── Source material

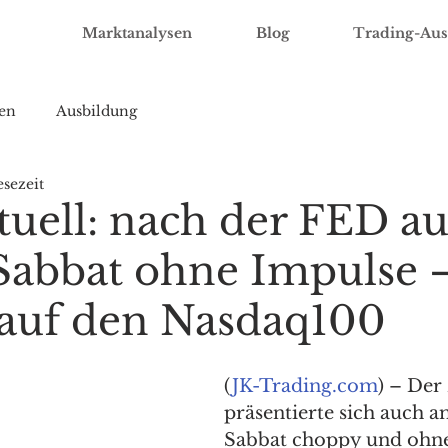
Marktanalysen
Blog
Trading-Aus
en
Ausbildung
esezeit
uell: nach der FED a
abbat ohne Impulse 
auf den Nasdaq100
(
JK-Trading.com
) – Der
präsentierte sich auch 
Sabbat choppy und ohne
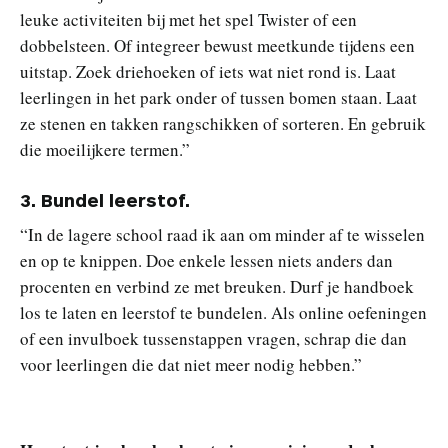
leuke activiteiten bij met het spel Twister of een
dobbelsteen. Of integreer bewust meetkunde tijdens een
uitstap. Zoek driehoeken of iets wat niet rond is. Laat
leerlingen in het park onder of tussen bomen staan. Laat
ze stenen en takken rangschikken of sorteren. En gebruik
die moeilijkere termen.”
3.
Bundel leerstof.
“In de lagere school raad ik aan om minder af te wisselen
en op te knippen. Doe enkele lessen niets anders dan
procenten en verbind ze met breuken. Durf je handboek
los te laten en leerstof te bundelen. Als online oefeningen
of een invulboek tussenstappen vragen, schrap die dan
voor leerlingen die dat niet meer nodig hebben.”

────

Goal of the exercise: The entries above are to be repeated exactly, except for any pictures.

Answer space:
Marktanalysen
Blog
Trading-Aus
en
Ausbildung
esezeit
uell: nach der FED a
abbat ohne Impulse 
auf den Nasdaq100
(
JK-Trading.com
) – Der
präsentierte sich auch 
Sabbat choppy und ohne
leuke activiteiten bij met het spel Twister of een
dobbelsteen. Of integreer bewust meetkunde tijdens een
uitstap. Zoek driehoeken of iets wat niet rond is. Laat
leerlingen in het park onder of tussen bomen staan. Laat
ze stenen en takken rangschikken of sorteren. En gebruik
die moeilijkere termen.”
3.
Bundel leerstof.
“In de lagere school raad ik aan om minder af te wisselen
en op te knippen. Doe enkele lessen niets anders dan
procenten en verbind ze met breuken. Durf je handboek
los te laten en leerstof te bundelen. Als online oefeningen
of een invulboek tussenstappen vragen, schrap die dan
voor leerlingen die dat niet meer nodig hebben.”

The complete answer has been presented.